= What to do =
In the listing below, locate the line that contains "金利 (541, 35)" and the line that contains "SBI証券 (268, 1389)". Restate word for word those two lines and every line between them, and nothing else.

= The data =

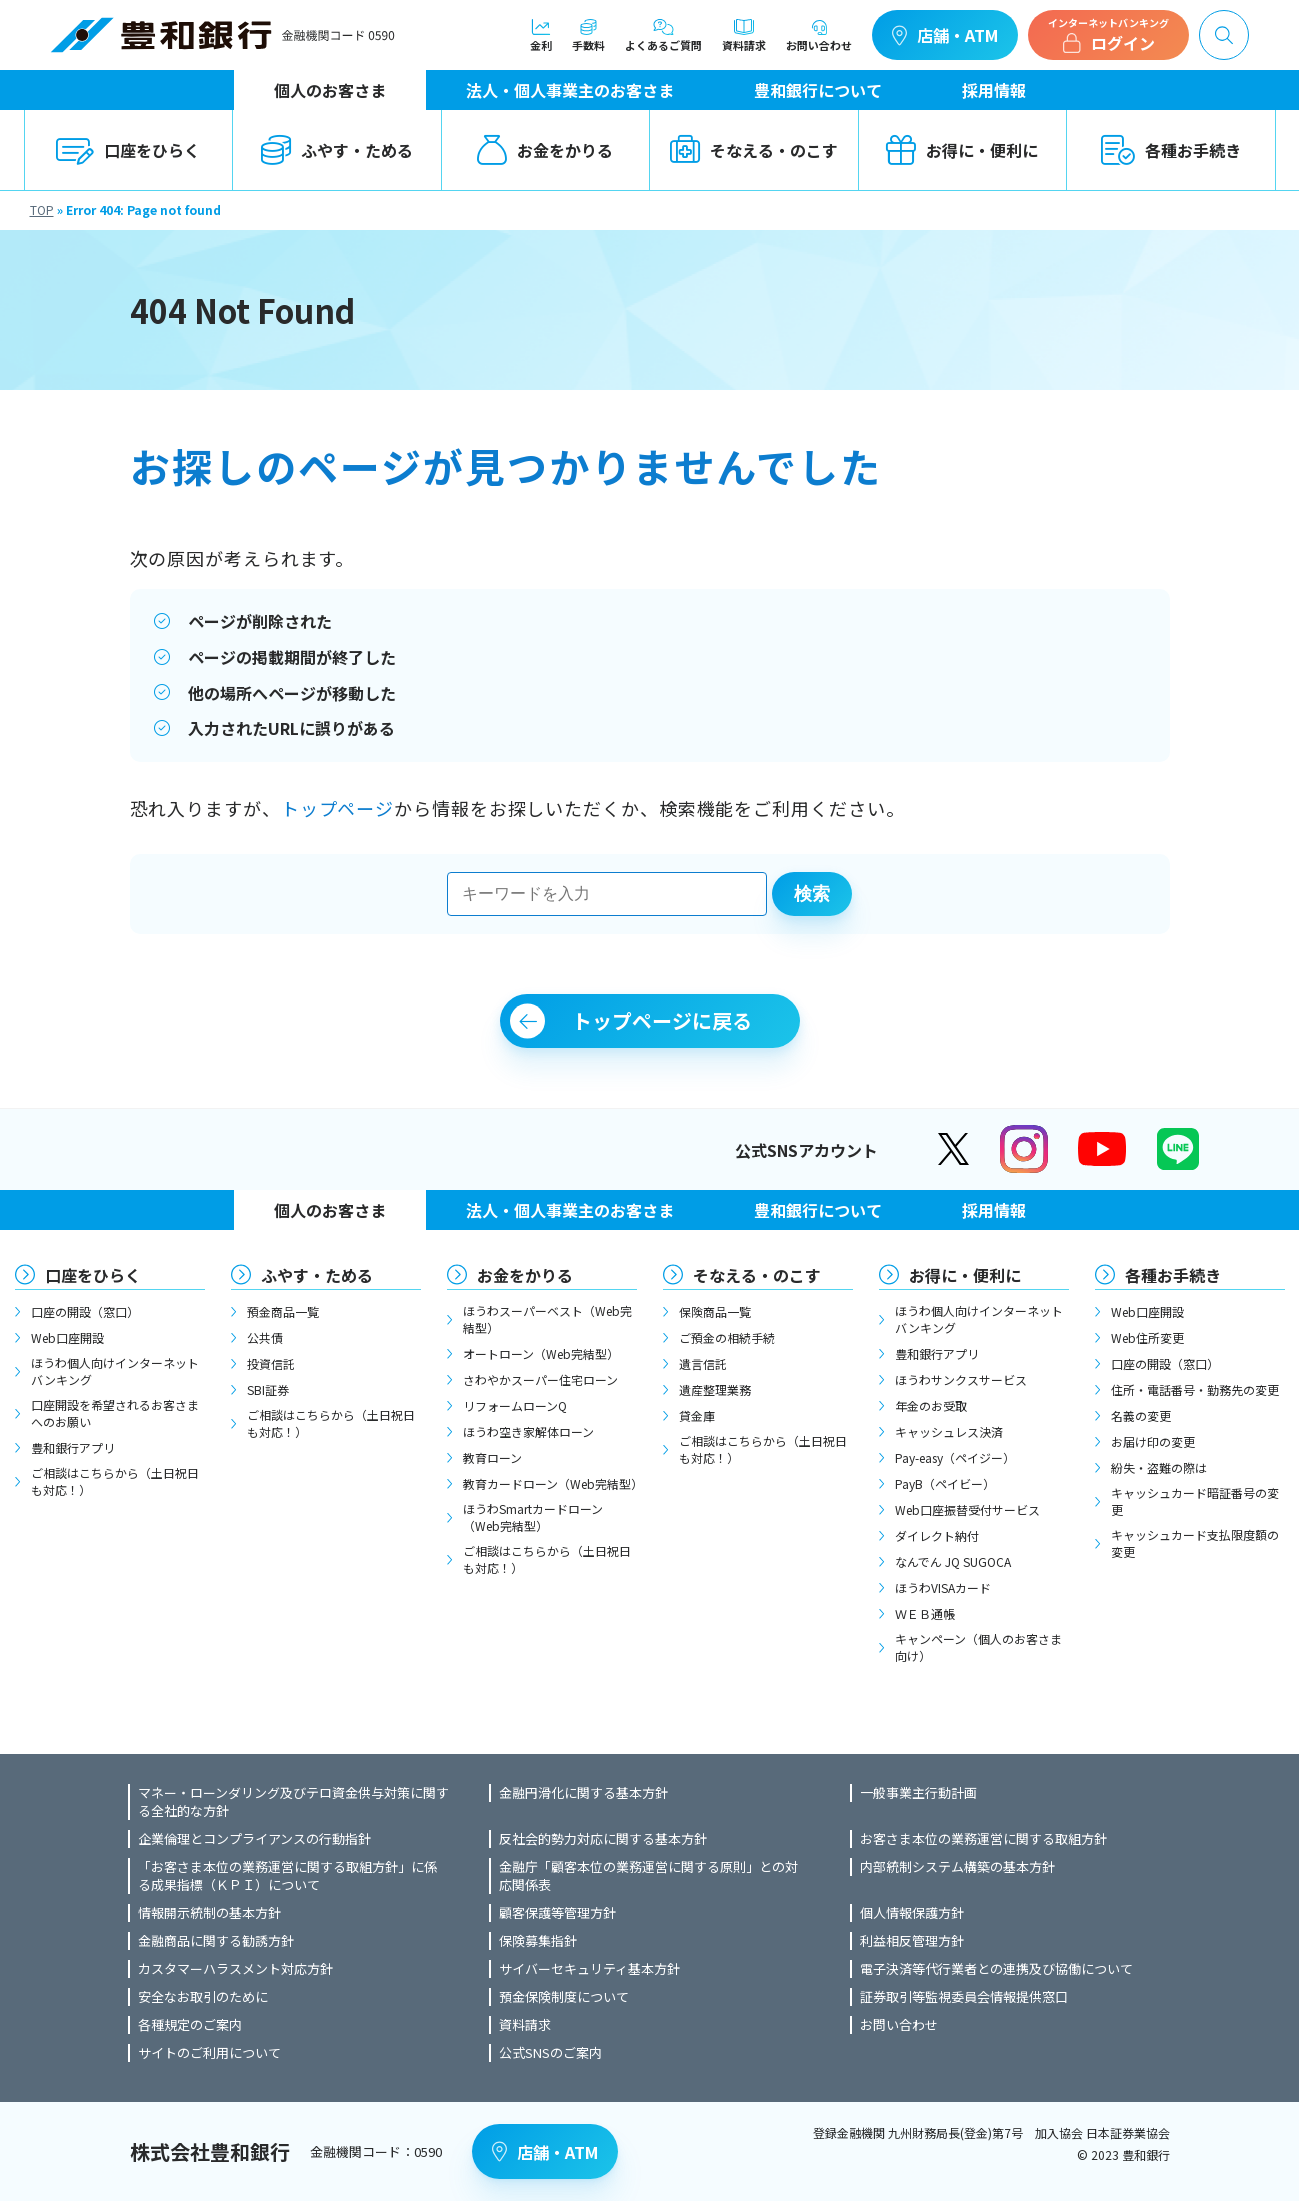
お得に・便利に (962, 150)
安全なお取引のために (203, 1997)
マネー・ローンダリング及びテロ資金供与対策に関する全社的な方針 (293, 1802)
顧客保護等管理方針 (557, 1913)
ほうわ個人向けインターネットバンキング (115, 1371)
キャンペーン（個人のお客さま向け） (978, 1647)
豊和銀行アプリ (73, 1447)
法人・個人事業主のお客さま (570, 90)
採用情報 (994, 90)
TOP (42, 209)
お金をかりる (545, 150)
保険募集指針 (538, 1941)
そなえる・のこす (754, 150)
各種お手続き (1171, 150)
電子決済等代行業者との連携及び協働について (996, 1969)
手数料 (588, 35)
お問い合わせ (819, 35)
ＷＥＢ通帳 (925, 1613)
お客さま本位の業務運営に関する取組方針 (983, 1839)
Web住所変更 (1147, 1337)
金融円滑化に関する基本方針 (583, 1793)
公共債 (265, 1337)
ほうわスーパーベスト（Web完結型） (547, 1319)
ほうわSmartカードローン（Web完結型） (533, 1517)
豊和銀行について (818, 90)
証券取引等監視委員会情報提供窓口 (964, 1997)
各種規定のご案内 (190, 2025)
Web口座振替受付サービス (967, 1509)
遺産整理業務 (715, 1389)
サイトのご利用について (209, 2053)
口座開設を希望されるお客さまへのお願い (115, 1413)
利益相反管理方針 (912, 1941)
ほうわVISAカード (943, 1587)
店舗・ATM (945, 35)
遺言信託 (703, 1363)
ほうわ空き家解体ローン (528, 1431)
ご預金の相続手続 (727, 1337)
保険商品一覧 (715, 1311)
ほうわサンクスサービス (961, 1379)
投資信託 (271, 1363)
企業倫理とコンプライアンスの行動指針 (254, 1839)
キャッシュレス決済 (949, 1431)
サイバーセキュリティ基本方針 (589, 1969)
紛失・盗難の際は (1159, 1467)
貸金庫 (697, 1415)
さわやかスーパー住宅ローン (540, 1379)
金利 (541, 35)
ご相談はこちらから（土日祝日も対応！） (115, 1481)
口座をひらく (128, 150)
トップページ (337, 808)
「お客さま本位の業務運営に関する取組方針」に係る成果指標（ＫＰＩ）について (287, 1876)
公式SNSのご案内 (550, 2053)
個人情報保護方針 (912, 1913)
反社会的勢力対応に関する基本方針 (603, 1839)
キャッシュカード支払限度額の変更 (1195, 1543)
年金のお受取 (931, 1405)
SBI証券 (268, 1389)
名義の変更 (1141, 1415)
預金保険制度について (564, 1997)
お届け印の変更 (1153, 1441)
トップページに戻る (662, 1020)
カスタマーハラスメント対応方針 (235, 1969)
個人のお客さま (330, 90)
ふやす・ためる (337, 150)
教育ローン (492, 1457)
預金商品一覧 (283, 1311)
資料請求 (744, 35)
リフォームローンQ (515, 1405)
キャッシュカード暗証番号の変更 (1195, 1501)
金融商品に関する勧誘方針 (216, 1941)
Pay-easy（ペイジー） (955, 1457)
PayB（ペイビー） (945, 1483)
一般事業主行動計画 (918, 1793)
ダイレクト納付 (937, 1535)
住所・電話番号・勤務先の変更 (1195, 1389)
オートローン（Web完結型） (541, 1353)
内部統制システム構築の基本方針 (957, 1867)
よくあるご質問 (663, 35)
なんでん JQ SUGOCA (953, 1561)
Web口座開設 (67, 1337)
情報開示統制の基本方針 (209, 1913)
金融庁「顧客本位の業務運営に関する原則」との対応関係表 (648, 1876)
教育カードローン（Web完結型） (550, 1483)
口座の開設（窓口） (85, 1311)
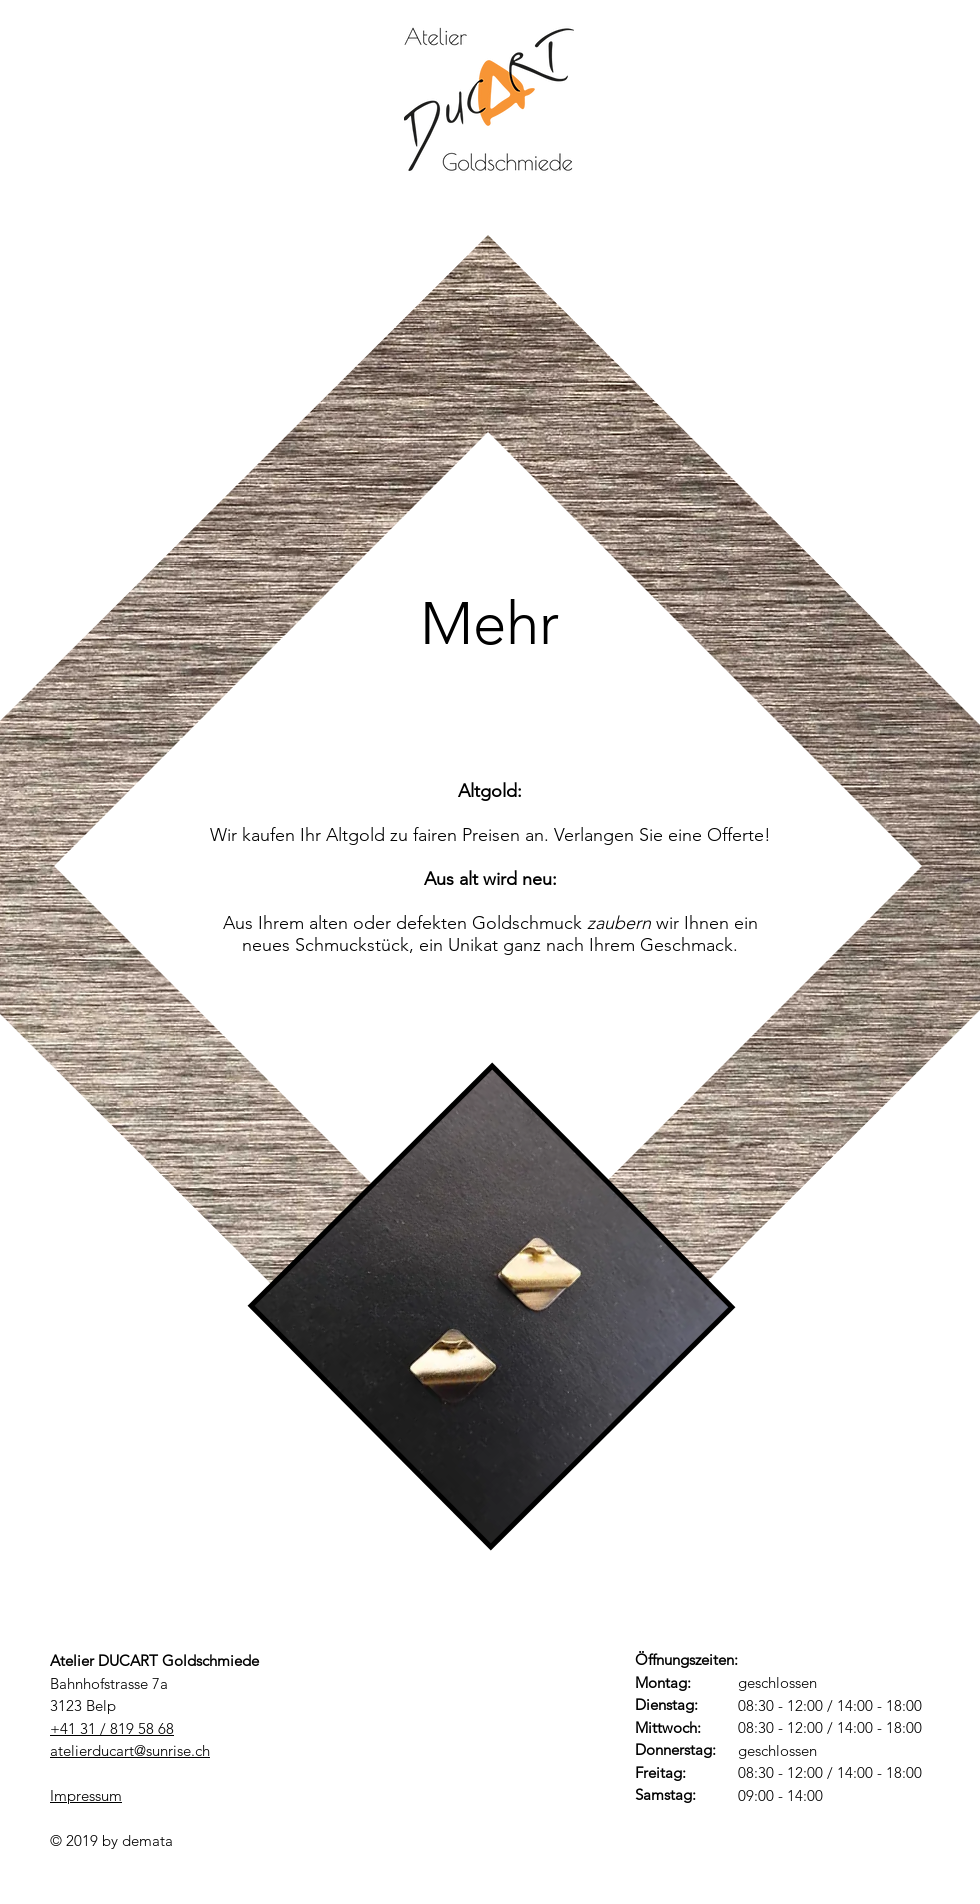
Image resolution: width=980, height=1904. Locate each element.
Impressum (86, 1795)
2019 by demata (119, 1840)
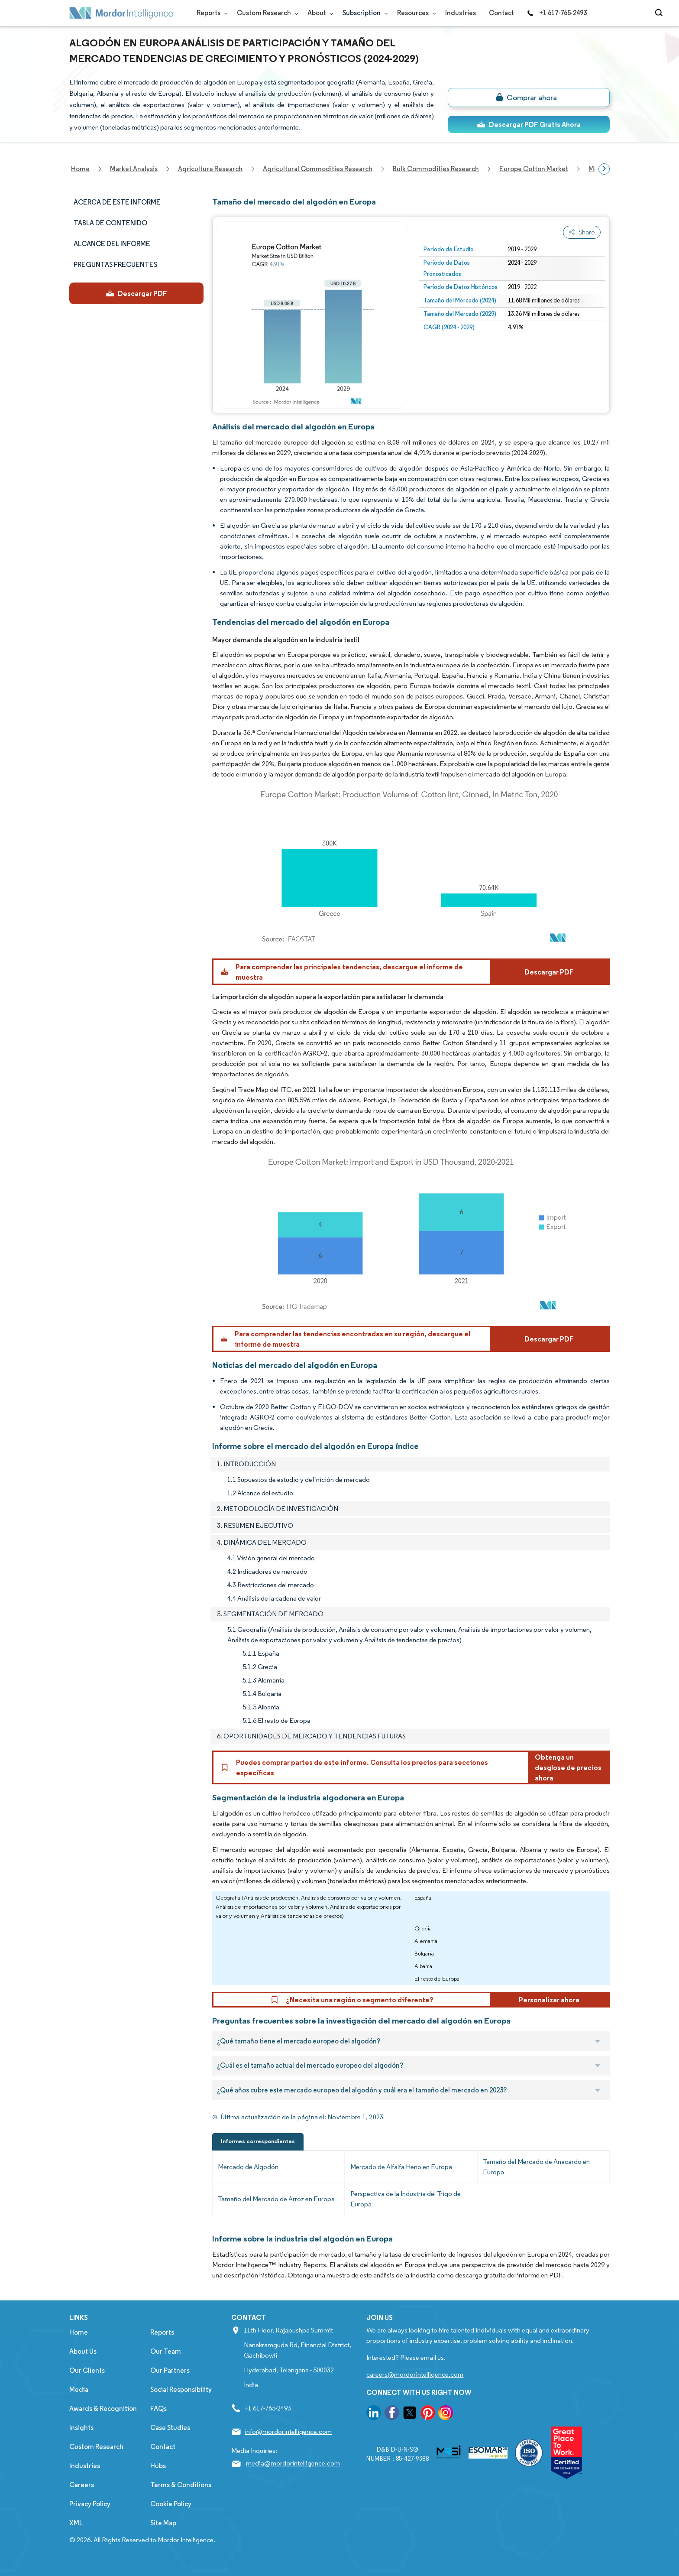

= Output for this task =
金利 (541, 35)
ご相談はこちらから（土日祝日も対応！） (115, 1481)
口座をひらく (128, 150)
トップページ (337, 808)
「お客さま本位の業務運営に関する取組方針」に係る成果指標（ＫＰＩ）について (287, 1876)
公式SNSのご案内 (550, 2053)
個人情報保護方針 (912, 1913)
反社会的勢力対応に関する基本方針 (603, 1839)
キャッシュカード支払限度額の変更 (1195, 1543)
年金のお受取 (931, 1405)
SBI証券 (268, 1389)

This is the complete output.